Your objective
Could you return the data that follows exactly, minus the images?

Given records
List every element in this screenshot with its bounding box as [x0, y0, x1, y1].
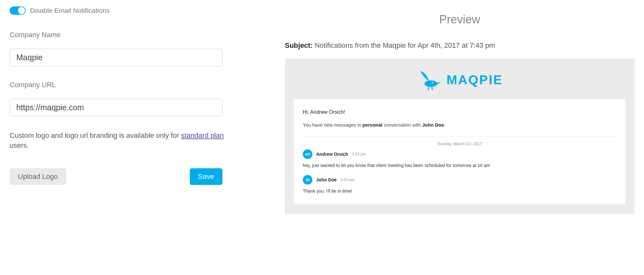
- company-name-label: Company Name: [10, 31, 234, 39]
- preview-box: MAQPIE Hi, Andrew Orsich! You have new m…: [285, 59, 634, 214]
- company-url-input[interactable]: [10, 99, 222, 116]
- save-button[interactable]: Save: [190, 168, 222, 185]
- greeting: Hi, Andrew Orsich!: [303, 109, 616, 115]
- helper-text: Custom logo and logo url branding is ava…: [10, 131, 227, 151]
- disable-notifications-label: Disable Email Notifications: [30, 7, 110, 14]
- company-url-label: Company URL: [10, 81, 234, 89]
- company-name-input[interactable]: [10, 49, 222, 66]
- preview-card: Hi, Andrew Orsich! You have new messages…: [294, 99, 625, 204]
- standard-plan-link[interactable]: standard plan: [181, 131, 224, 139]
- subject-line: Subject: Notifications from the Maqpie f…: [285, 41, 634, 51]
- message-header: AO Andrew Orsich 3:53 pm: [303, 149, 616, 159]
- avatar: JD: [303, 175, 312, 185]
- svg-point-1: [432, 82, 433, 83]
- message-body: hey, just wanted to let you know that cl…: [303, 163, 616, 168]
- disable-notifications-toggle[interactable]: [10, 6, 26, 15]
- message-time: 3:53 pm: [352, 152, 366, 156]
- intro-line: You have new messages in personal conver…: [303, 122, 616, 128]
- helper-pre: Custom logo and logo url branding is ava…: [10, 131, 181, 139]
- preview-title: Preview: [285, 13, 634, 26]
- message-sender: Andrew Orsich: [316, 152, 348, 157]
- message-time: 3:53 pm: [341, 178, 354, 182]
- helper-post: users.: [10, 141, 29, 149]
- avatar: AO: [303, 149, 312, 159]
- preview-logo: MAQPIE: [294, 69, 625, 91]
- magpie-icon: [416, 69, 442, 91]
- toggle-knob: [18, 7, 25, 14]
- divider: [303, 137, 616, 137]
- subject-label: Subject:: [285, 41, 313, 49]
- upload-logo-button[interactable]: Upload Logo: [10, 168, 66, 185]
- subject-value: Notifications from the Maqpie for Apr 4t…: [315, 41, 495, 49]
- message-sender: John Doe: [316, 177, 337, 182]
- message-header: JD John Doe 3:53 pm: [303, 175, 616, 185]
- preview-logo-text: MAQPIE: [447, 73, 503, 87]
- date-label: Sunday, March 12, 2017: [303, 141, 616, 146]
- svg-point-0: [424, 80, 437, 87]
- message-body: Thank you. I'll be in time!: [303, 188, 616, 194]
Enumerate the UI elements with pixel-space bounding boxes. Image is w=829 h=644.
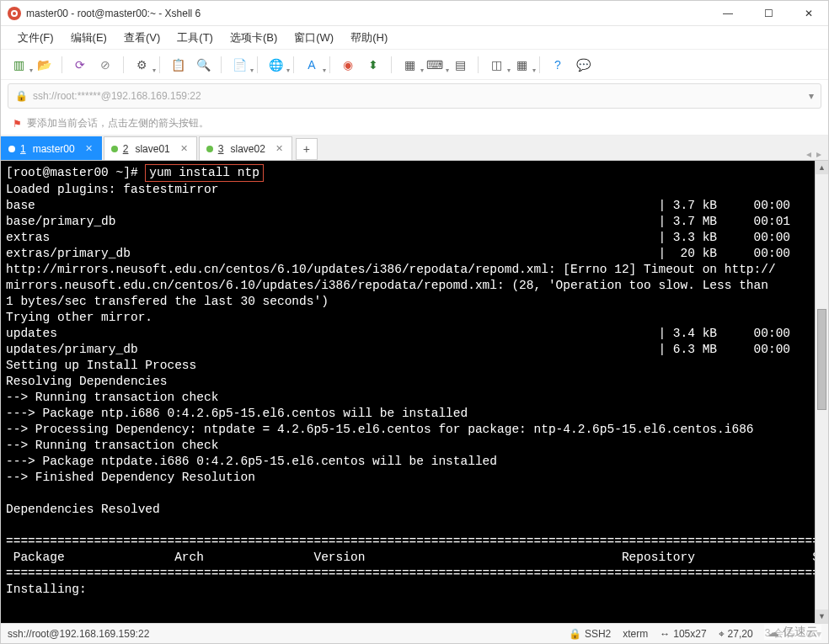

Response to the task
List every element in this screenshot with its bounding box as [x0, y0, x1, y1].
- company-name-label: Company Name: [10, 31, 234, 39]
- preview-box: MAQPIE Hi, Andrew Orsich! You have new m…: [285, 59, 634, 214]
- company-url-input[interactable]: [10, 99, 222, 116]
- save-button[interactable]: Save: [190, 168, 222, 185]
- greeting: Hi, Andrew Orsich!: [303, 109, 616, 115]
- helper-text: Custom logo and logo url branding is ava…: [10, 131, 227, 151]
- disable-notifications-label: Disable Email Notifications: [30, 7, 110, 14]
- company-url-label: Company URL: [10, 81, 234, 89]
- company-name-input[interactable]: [10, 49, 222, 66]
- preview-card: Hi, Andrew Orsich! You have new messages…: [294, 99, 625, 204]
- standard-plan-link[interactable]: standard plan: [181, 131, 224, 139]
- subject-line: Subject: Notifications from the Maqpie f…: [285, 41, 634, 51]
- message-header: AO Andrew Orsich 3:53 pm: [303, 149, 616, 159]
- avatar: JD: [303, 175, 312, 185]
- svg-point-1: [432, 82, 433, 83]
- message-body: hey, just wanted to let you know that cl…: [303, 163, 616, 168]
- disable-notifications-toggle[interactable]: [10, 6, 26, 15]
- message-time: 3:53 pm: [352, 152, 366, 156]
- intro-line: You have new messages in personal conver…: [303, 122, 616, 128]
- helper-pre: Custom logo and logo url branding is ava…: [10, 131, 181, 139]
- preview-title: Preview: [285, 13, 634, 26]
- message-sender: Andrew Orsich: [316, 152, 348, 157]
- message-time: 3:53 pm: [341, 178, 354, 182]
- helper-post: users.: [10, 141, 29, 149]
- avatar: AO: [303, 149, 312, 159]
- preview-logo: MAQPIE: [294, 69, 625, 91]
- magpie-icon: [416, 69, 442, 91]
- toggle-knob: [18, 7, 25, 14]
- divider: [303, 137, 616, 137]
- subject-label: Subject:: [285, 41, 313, 49]
- upload-logo-button[interactable]: Upload Logo: [10, 168, 66, 185]
- subject-value: Notifications from the Maqpie for Apr 4t…: [315, 41, 495, 49]
- message-sender: John Doe: [316, 177, 337, 182]
- message-header: JD John Doe 3:53 pm: [303, 175, 616, 185]
- preview-logo-text: MAQPIE: [447, 73, 503, 87]
- date-label: Sunday, March 12, 2017: [303, 141, 616, 146]
- svg-point-0: [424, 80, 437, 87]
- message-body: Thank you. I'll be in time!: [303, 188, 616, 194]
Enumerate the UI elements with pixel-space bounding boxes. Image is w=829 h=644.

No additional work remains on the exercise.